Project Serum is the crypto world’s latest decentralized exchange (DEX). Unlike other protocols involved in decentralized finance, Project Serum is built utilizing a blockchain unrelated to Ethereum. Serum was in testing up through August of this year, but has since been unveiled to the public for trade use.

One of the unique things about Project Serum is that it is fully permissionless, according to its website, and it is looking to solve many of the centralization problems that often appear in the world of DeFi. Traders are free to use the exchange at their own will. In addition, the exchange boasts low fees and fast trades, with transactions allegedly taking mere seconds to complete.

Some of the reasons for Project Serum’s adoption is that it runs on a blockchain that is completely compatible with both Bitcoin and Ethereum, something that’s rarely seen in the DeFi space. This gives Project Serum a huge advantage in that it allows traders to engage in transactions involving currencies other than ERC-20 tokens.

Furthermore, the company does not employ know your customer (KYC) protocols, meaning every person participating in the project remains fully anonymous. All these elements combined create an environment of trustless cross-chain trading.


Users that hold $SRM or SRM token, the platform’s native cryptocurrency, can take part in the governance system through staking, nodes and voting protocols. Nodes work to optimize Serum’s platform to ensure it remains efficient and in top shape for all users.
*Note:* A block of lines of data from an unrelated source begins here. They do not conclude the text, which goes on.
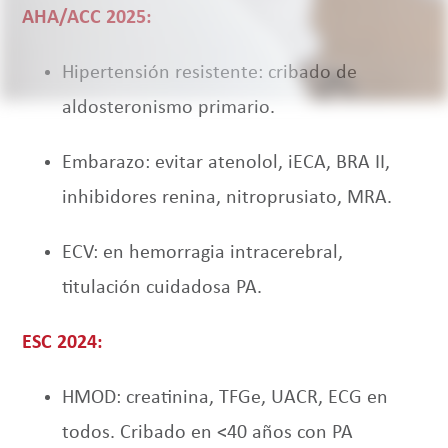
AHA/ACC 2025:
Hipertensión resistente: cribado de
aldosteronismo primario.
Embarazo: evitar atenolol, iECA, BRA II,
inhibidores renina, nitroprusiato, MRA.
ECV: en hemorragia intracerebral,
titulación cuidadosa PA.
ESC 2024:
HMOD: creatinina, TFGe, UACR, ECG en
todos. Cribado en <40 años con PA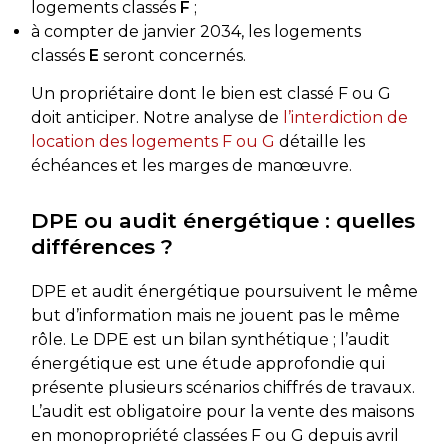
logements classés
F
;
à compter de janvier 2034, les logements
classés
E
seront concernés.
Un propriétaire dont le bien est classé F ou G
doit anticiper. Notre analyse de
l’interdiction de
location des logements F ou G
détaille les
échéances et les marges de manœuvre.
DPE ou audit énergétique : quelles
différences ?
DPE et audit énergétique poursuivent le même
but d’information mais ne jouent pas le même
rôle. Le DPE est un bilan synthétique ; l’audit
énergétique est une étude approfondie qui
présente plusieurs scénarios chiffrés de travaux.
L’audit est obligatoire pour la vente des maisons
en monopropriété classées F ou G depuis avril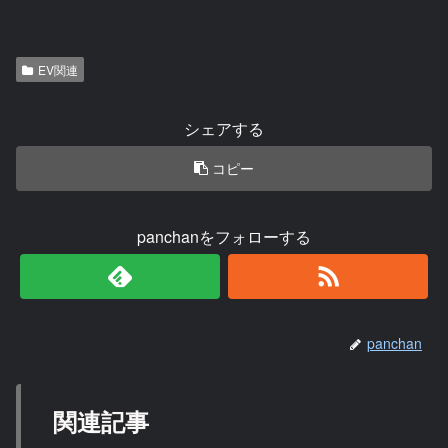
EV関連
シェアする
コピー
panchanをフォローする
panchan
関連記事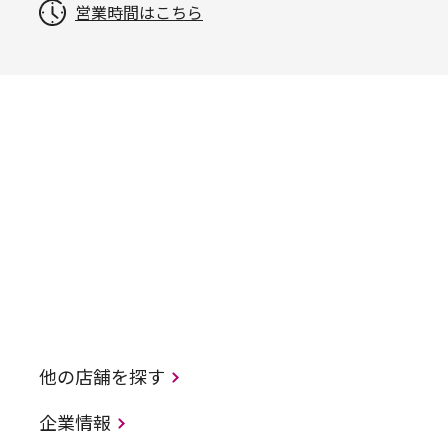
営業時間はこちら
他の店舗を探す
企業情報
They also are responsible for managing the company’s insurance fund and for submitting blockchain histories.

Users can start a Serum node by staking ten million SRM and one MegaSerum (MSRM). Nodes are often used to suggest changes to Serum’s present rules. To suggest a change, a community member must submit 50,000 worth of SRM. This is taken from the node’s asset pool.
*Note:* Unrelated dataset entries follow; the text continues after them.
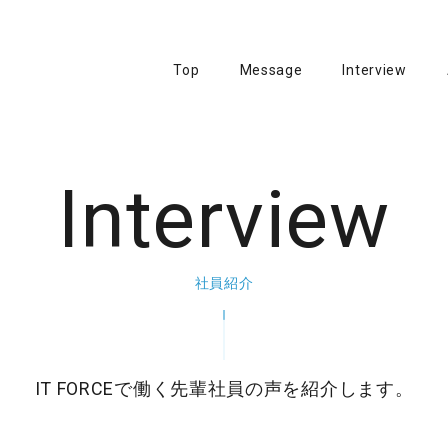
Top
Message
Interview
Interview
社員紹介
IT FORCEで働く先輩社員の声を紹介します。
Should the change be made, the money is not returned. Otherwise, if the alteration fails to garner approval, the money is burned or removed from commission. 60% of the total staked SRM is required if the change is to be incorporated.
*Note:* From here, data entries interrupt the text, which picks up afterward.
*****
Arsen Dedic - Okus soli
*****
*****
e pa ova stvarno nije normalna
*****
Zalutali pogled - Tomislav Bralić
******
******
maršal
The SRM token is often used to pay for fees on the company’s platform. Just by holding SRM in their online accounts, customers can experience 50% lesser fees on all future trades, making the company similar with Binance, the world’s largest and most popular cryptocurrency exchange, and how it utilizes its native BNB token. Users who hold SRM can also participate in the platform’s many token burns and receive portions of any related fees.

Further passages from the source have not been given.